Work to be completed: Look through the records below, and whenever a line contains "Gesichtsbehandlung", copy it.

Supplied records:

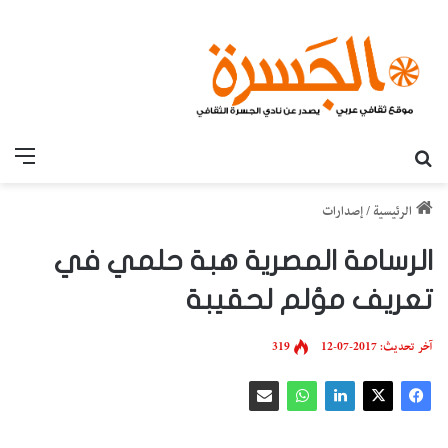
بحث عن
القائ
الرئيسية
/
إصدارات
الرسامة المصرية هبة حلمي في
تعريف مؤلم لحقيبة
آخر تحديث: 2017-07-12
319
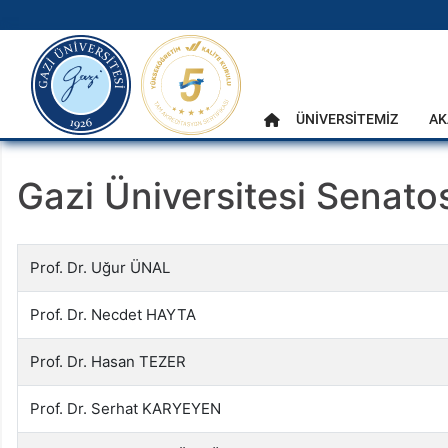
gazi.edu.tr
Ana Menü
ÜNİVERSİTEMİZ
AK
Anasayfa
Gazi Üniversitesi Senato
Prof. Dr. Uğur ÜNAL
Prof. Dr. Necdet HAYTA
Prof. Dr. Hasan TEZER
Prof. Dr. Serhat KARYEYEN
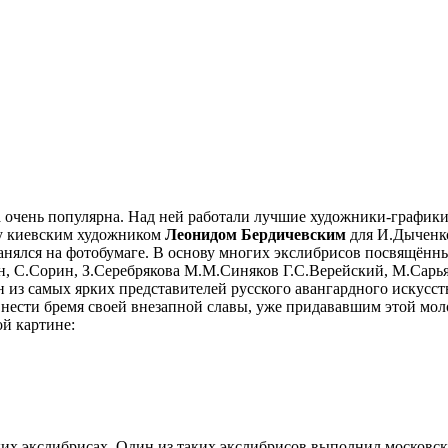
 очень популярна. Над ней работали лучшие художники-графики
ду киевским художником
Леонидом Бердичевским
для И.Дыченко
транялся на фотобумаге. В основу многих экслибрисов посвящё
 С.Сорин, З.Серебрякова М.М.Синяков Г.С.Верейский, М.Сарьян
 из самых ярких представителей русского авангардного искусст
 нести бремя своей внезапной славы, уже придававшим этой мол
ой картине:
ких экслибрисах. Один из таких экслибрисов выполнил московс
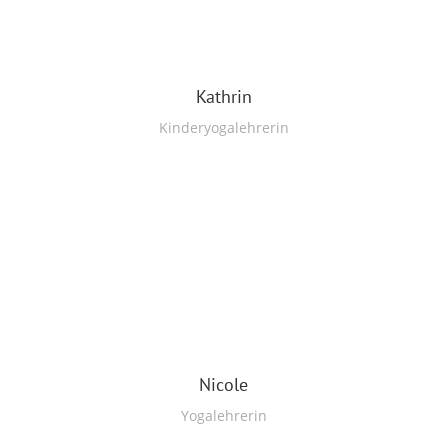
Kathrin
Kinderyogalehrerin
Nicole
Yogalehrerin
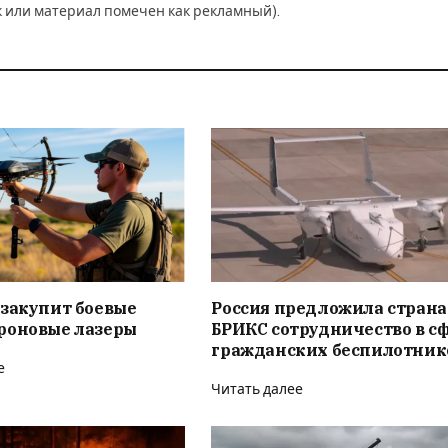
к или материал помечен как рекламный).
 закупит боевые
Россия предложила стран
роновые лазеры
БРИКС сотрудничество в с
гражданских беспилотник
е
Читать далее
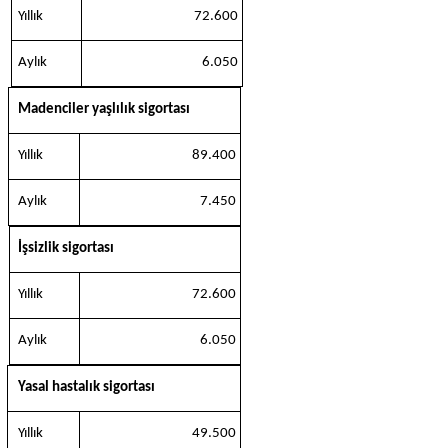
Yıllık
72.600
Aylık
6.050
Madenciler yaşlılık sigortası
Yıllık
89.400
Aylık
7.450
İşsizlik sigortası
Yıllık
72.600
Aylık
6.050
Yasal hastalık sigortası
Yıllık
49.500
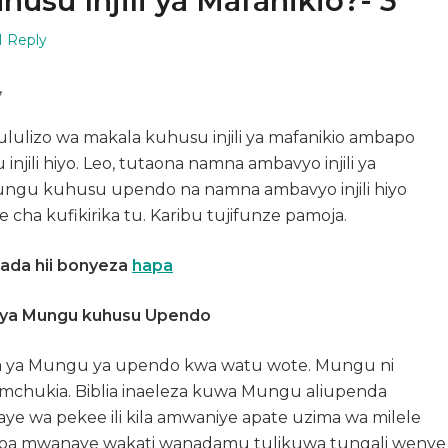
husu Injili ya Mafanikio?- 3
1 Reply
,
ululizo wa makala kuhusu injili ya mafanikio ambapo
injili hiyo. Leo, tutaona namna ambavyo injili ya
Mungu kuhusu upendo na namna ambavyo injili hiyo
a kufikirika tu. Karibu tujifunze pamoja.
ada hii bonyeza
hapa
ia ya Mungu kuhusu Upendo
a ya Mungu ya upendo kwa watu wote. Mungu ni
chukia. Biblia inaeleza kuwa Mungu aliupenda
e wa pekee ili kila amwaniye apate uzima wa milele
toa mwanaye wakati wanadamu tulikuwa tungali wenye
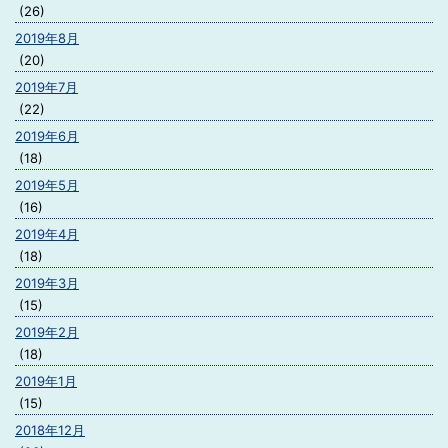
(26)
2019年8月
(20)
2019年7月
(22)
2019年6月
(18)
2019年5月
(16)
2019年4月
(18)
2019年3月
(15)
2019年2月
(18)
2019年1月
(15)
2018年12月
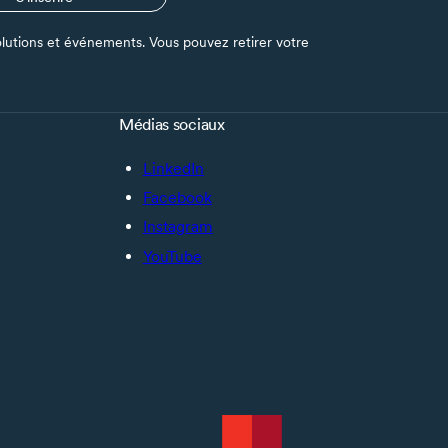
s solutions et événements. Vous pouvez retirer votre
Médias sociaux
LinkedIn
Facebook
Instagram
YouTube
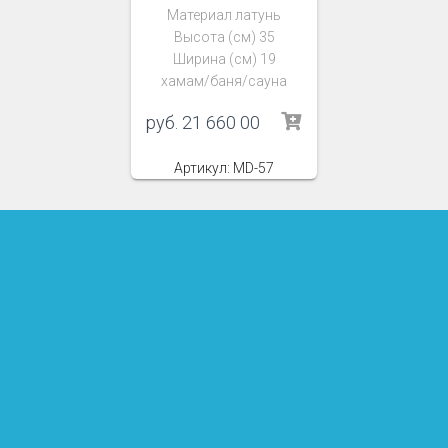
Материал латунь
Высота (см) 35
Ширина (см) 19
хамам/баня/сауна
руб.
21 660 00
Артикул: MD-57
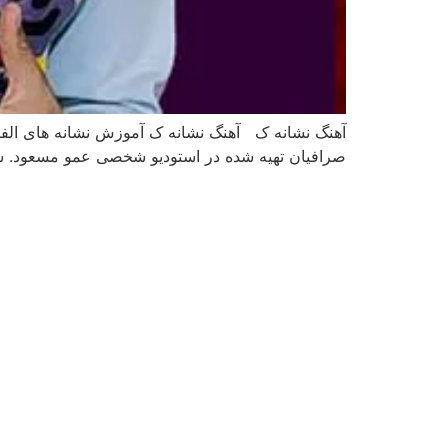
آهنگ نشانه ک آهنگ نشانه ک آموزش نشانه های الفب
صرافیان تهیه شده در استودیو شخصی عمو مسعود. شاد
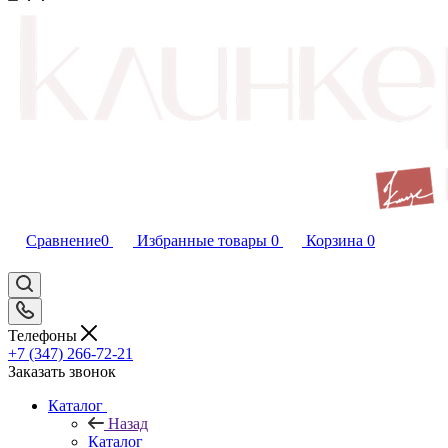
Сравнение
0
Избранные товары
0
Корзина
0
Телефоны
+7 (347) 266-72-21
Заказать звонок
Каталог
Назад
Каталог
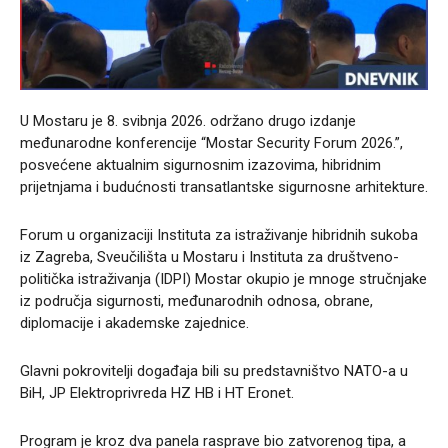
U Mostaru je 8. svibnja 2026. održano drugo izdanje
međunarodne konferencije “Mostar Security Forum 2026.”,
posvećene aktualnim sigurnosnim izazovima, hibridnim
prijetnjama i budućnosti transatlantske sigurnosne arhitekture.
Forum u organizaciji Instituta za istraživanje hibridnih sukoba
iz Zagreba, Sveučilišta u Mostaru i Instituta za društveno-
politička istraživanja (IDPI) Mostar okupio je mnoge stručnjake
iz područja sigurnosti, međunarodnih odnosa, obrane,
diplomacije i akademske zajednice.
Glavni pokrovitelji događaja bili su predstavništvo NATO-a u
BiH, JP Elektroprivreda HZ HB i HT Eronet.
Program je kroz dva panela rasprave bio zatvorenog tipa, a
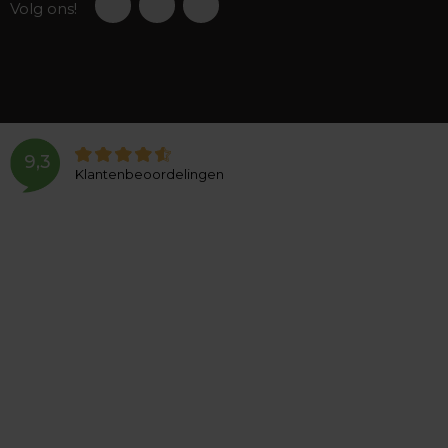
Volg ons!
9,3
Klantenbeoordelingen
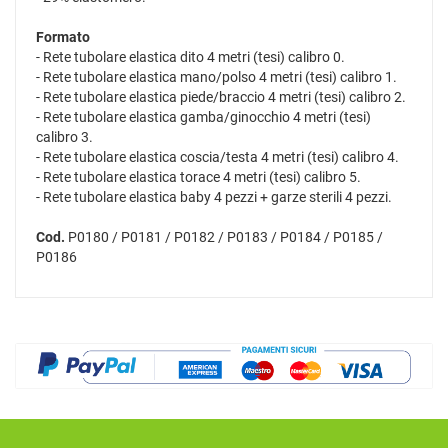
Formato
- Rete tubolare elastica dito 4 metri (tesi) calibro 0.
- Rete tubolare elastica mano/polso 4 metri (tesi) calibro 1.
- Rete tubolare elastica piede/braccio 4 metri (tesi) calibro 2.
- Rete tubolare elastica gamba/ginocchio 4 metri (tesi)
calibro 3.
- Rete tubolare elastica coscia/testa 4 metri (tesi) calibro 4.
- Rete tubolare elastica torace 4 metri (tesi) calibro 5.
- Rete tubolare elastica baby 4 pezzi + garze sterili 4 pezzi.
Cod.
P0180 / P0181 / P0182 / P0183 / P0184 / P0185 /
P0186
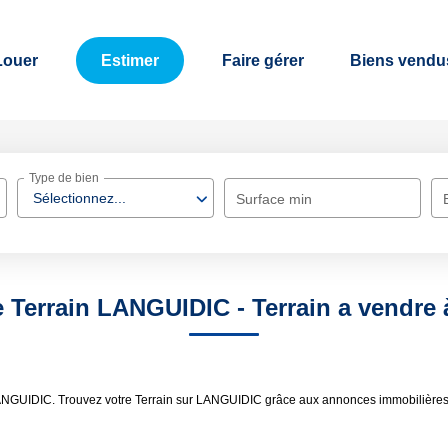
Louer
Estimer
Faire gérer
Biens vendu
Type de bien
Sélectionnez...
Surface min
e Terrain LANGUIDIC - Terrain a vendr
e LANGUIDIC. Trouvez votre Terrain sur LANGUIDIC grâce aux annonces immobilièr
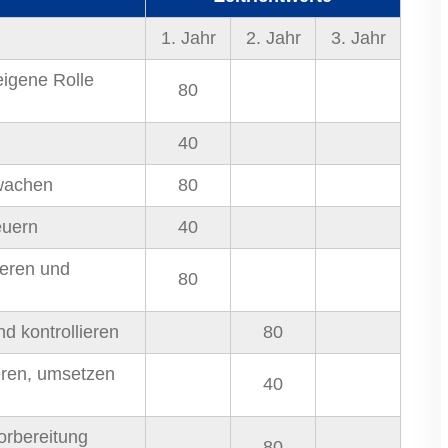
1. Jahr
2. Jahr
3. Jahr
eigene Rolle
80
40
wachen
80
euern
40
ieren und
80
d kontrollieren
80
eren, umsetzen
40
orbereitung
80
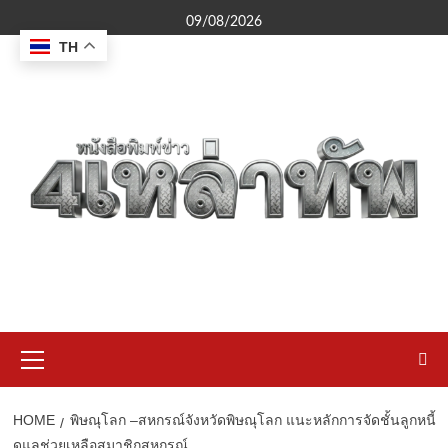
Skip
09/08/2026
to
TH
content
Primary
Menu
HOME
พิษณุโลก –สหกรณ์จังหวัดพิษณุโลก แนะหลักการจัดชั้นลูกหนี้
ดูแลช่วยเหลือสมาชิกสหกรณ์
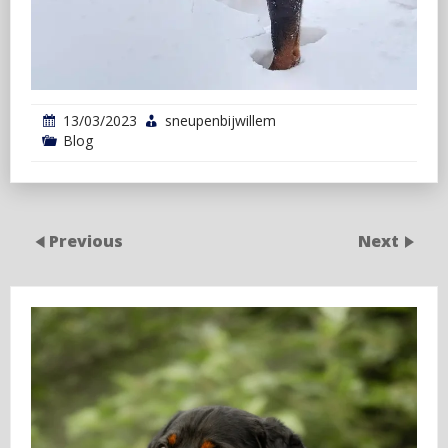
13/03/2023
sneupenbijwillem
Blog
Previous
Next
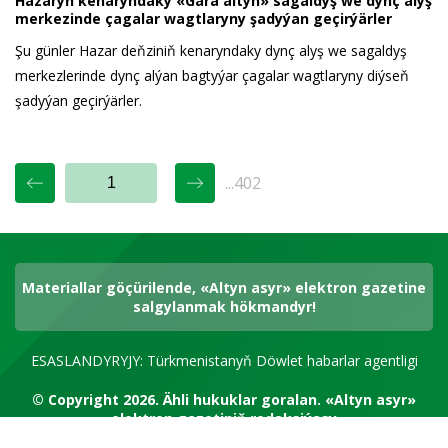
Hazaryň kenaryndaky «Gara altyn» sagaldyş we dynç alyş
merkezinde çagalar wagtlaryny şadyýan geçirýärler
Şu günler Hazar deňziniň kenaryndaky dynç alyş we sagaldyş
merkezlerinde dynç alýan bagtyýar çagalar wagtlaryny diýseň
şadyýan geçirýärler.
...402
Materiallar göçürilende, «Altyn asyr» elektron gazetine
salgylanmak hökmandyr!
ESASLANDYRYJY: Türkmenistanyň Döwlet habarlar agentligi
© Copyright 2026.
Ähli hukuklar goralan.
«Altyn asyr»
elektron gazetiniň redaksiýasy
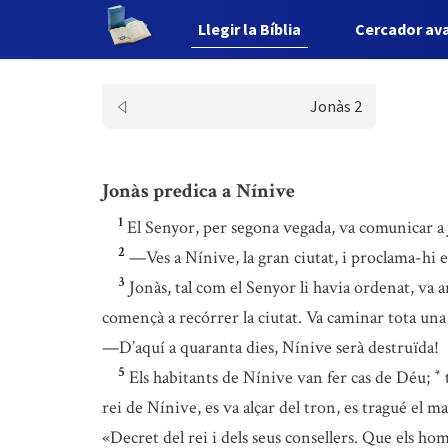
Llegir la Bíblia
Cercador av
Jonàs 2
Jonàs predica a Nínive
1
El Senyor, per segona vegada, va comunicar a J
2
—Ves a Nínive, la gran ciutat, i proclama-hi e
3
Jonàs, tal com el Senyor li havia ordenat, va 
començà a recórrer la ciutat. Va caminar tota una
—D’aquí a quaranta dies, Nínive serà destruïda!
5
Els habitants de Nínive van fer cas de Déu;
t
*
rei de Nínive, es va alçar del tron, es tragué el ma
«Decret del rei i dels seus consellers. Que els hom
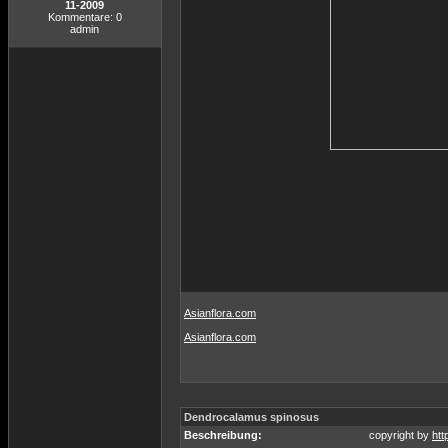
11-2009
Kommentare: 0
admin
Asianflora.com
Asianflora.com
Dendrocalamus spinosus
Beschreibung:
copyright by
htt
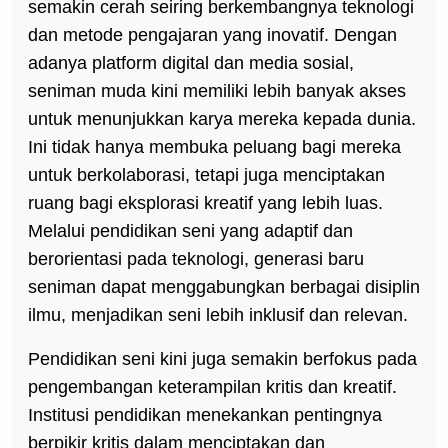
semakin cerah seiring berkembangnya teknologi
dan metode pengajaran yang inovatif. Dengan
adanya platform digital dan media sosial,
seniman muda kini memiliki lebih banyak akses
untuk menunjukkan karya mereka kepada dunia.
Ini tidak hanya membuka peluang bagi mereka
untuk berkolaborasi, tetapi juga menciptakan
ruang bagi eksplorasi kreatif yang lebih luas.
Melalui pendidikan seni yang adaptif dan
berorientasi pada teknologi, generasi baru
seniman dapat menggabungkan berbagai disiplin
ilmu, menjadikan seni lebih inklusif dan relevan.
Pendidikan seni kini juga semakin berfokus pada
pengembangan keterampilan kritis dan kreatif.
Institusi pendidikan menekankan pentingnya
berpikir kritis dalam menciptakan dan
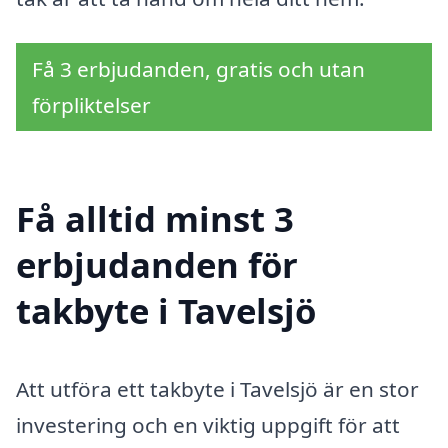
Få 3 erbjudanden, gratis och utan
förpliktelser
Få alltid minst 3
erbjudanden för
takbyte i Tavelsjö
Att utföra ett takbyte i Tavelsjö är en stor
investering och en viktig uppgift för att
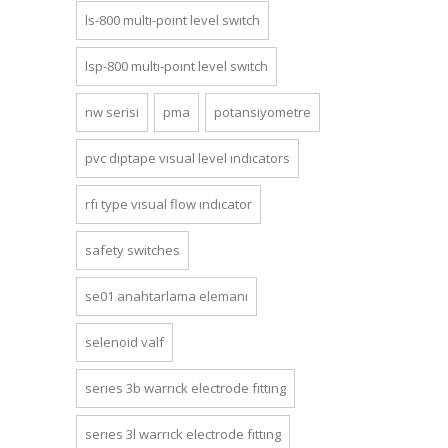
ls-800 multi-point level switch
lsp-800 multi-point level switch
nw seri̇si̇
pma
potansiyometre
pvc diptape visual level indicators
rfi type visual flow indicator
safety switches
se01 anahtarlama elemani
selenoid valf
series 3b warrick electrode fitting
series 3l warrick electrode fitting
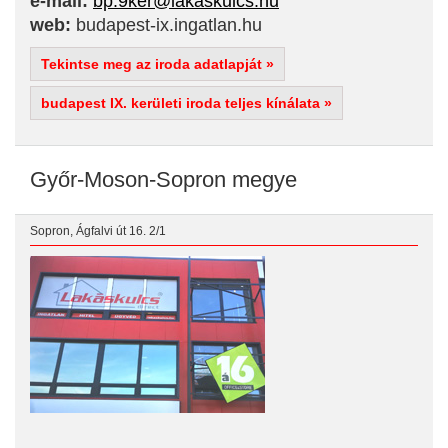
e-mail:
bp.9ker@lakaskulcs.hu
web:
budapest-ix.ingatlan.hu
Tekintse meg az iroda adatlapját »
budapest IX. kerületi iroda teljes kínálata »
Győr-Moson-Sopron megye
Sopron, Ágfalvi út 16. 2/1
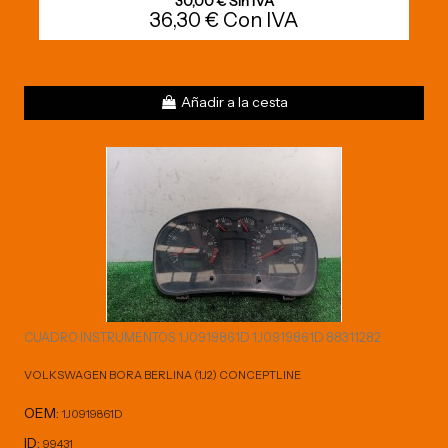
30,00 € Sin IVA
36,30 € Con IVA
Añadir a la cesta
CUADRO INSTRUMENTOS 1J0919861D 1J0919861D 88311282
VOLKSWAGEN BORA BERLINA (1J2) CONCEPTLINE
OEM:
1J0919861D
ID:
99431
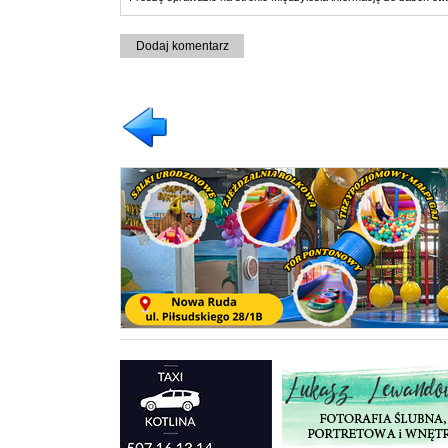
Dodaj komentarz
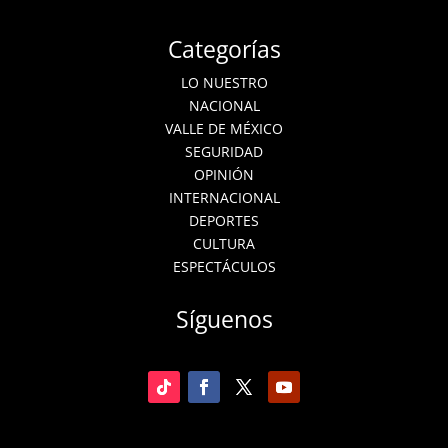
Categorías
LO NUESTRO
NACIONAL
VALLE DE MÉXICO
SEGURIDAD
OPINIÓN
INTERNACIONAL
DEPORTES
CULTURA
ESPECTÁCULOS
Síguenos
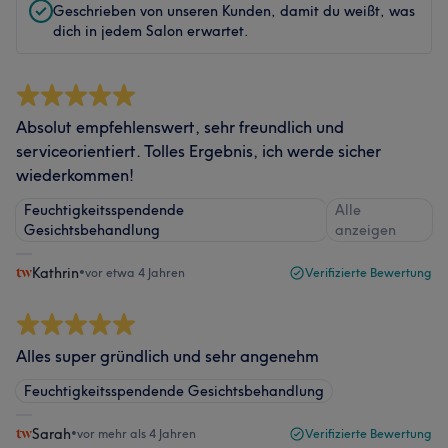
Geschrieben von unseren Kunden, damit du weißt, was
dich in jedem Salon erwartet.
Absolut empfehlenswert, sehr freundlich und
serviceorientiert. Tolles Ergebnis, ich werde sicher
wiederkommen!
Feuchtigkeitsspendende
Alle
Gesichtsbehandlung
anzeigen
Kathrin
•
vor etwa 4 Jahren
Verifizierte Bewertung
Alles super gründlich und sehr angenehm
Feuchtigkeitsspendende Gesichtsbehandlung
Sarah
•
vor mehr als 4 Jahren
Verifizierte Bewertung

Written reply:
Gesichtsbehandlung
Feuchtigkeitsspendende Gesichtsbehandlung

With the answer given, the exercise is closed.